• _WORK REQUIRED_: How many of the lines below hold the word "power"? Answer only with the number.

• _DATA FOR ANALYSIS_:

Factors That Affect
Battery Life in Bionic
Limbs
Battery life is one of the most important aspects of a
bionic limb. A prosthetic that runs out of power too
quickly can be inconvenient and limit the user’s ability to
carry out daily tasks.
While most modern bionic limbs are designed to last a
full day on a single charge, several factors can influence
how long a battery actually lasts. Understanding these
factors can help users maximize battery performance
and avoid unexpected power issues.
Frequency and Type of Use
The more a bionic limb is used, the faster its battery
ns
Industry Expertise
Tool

--

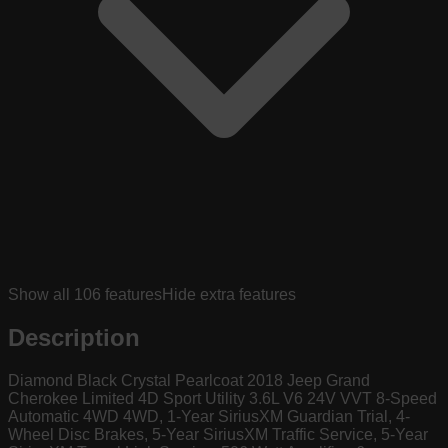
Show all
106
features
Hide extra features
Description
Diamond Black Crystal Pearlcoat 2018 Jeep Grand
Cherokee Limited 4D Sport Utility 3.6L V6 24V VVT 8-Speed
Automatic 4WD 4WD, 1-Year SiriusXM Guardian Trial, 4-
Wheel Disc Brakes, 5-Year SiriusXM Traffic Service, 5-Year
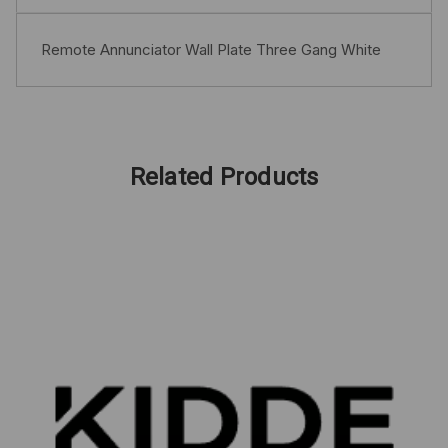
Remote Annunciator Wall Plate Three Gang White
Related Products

• _OUTPUT FOR THIS TASK_: 2